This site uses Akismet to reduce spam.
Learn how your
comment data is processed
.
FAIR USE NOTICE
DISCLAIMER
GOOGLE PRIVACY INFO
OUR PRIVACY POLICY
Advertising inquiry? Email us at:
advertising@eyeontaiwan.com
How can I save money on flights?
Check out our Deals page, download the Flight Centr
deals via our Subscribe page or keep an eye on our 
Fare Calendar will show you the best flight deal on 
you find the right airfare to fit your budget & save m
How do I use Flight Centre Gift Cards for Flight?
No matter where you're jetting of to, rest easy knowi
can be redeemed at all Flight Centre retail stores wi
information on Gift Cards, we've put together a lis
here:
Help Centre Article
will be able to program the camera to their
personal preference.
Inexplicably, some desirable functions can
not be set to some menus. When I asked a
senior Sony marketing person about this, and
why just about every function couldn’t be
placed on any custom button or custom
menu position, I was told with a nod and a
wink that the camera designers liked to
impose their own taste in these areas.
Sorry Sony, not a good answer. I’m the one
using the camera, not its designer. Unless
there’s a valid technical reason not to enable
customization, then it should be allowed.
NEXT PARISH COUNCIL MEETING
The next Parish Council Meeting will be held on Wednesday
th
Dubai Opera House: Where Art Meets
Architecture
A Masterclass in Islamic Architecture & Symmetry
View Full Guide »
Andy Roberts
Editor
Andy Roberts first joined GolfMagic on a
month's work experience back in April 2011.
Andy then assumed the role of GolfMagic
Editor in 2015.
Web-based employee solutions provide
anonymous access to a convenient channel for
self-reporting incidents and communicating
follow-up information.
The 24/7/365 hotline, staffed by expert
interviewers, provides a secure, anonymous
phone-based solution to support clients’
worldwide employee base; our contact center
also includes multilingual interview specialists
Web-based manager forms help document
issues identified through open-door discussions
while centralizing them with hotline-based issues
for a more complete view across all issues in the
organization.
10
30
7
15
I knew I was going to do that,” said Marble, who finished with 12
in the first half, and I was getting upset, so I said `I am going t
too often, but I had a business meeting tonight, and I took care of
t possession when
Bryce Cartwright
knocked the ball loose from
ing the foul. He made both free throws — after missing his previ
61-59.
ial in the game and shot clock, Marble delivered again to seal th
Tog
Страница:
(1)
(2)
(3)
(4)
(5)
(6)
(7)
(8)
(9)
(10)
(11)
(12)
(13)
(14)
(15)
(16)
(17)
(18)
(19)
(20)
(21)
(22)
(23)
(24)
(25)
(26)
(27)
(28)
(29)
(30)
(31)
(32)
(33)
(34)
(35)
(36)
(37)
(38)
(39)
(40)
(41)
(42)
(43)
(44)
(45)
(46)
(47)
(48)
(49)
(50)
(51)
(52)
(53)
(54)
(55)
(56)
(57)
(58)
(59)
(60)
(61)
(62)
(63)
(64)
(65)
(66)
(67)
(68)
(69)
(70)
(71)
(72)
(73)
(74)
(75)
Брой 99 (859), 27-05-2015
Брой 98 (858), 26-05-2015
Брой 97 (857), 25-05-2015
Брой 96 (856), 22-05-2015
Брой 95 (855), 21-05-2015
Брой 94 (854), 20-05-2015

──────────────────────────────

Answer with the number alone after tallying the lines of the entries above that contain the word "employee".

2